In conclusion, SARS-CoV-2 placentitis is an uncommon complication of maternal COVID-19 and manifests with a distinct triad of histiocytic intervillositis, perivillous fibrin deposition, and trophoblast necrosis. These features warrant confirmation of SARS-CoV-2 infection through RNA in ISH or anti–SARS-CoV-2 immunohistochemistry, as available. The massive placental injury observed in many cases has the potential to cause fetal demise and transplacental infection.

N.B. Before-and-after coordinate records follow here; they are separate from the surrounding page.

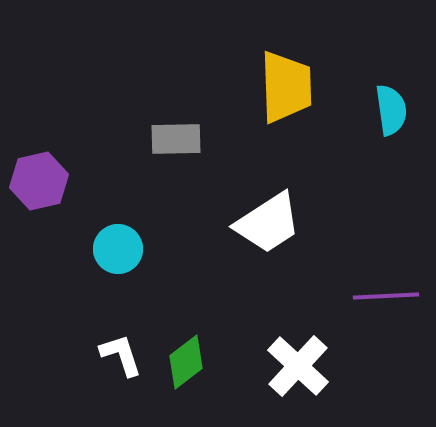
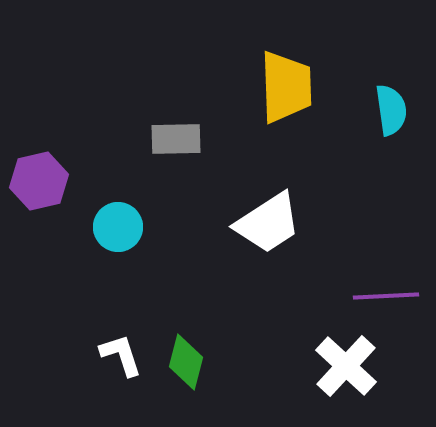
cyan circle: moved 22 px up
green diamond: rotated 38 degrees counterclockwise
white cross: moved 48 px right
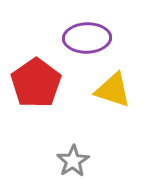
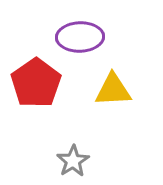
purple ellipse: moved 7 px left, 1 px up
yellow triangle: rotated 21 degrees counterclockwise
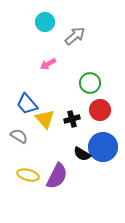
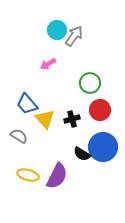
cyan circle: moved 12 px right, 8 px down
gray arrow: moved 1 px left; rotated 15 degrees counterclockwise
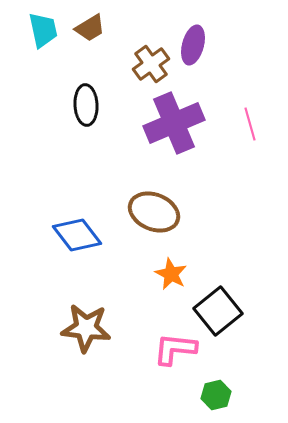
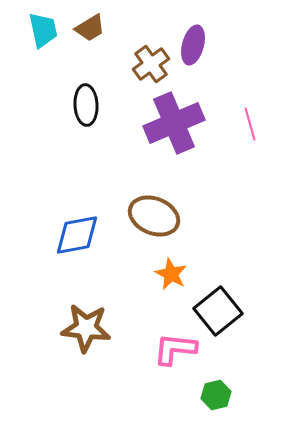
brown ellipse: moved 4 px down
blue diamond: rotated 63 degrees counterclockwise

Because the triad includes marked perivillous fibrin deposition and histiocytic intervillositis, additional follow-up studies to examine the neurodevelopmental consequences in children affected by SARS-CoV-2 placentitis should be performed to exclude the possibility of long-term sequelae of SARS-CoV-2 placentitis.
The authors would like to acknowledge David Gray, MD, and Megha Joshi, MD, who both contributed cases in the form of consultation.
The authors have no relevant financial interest in the products or companies described in this article.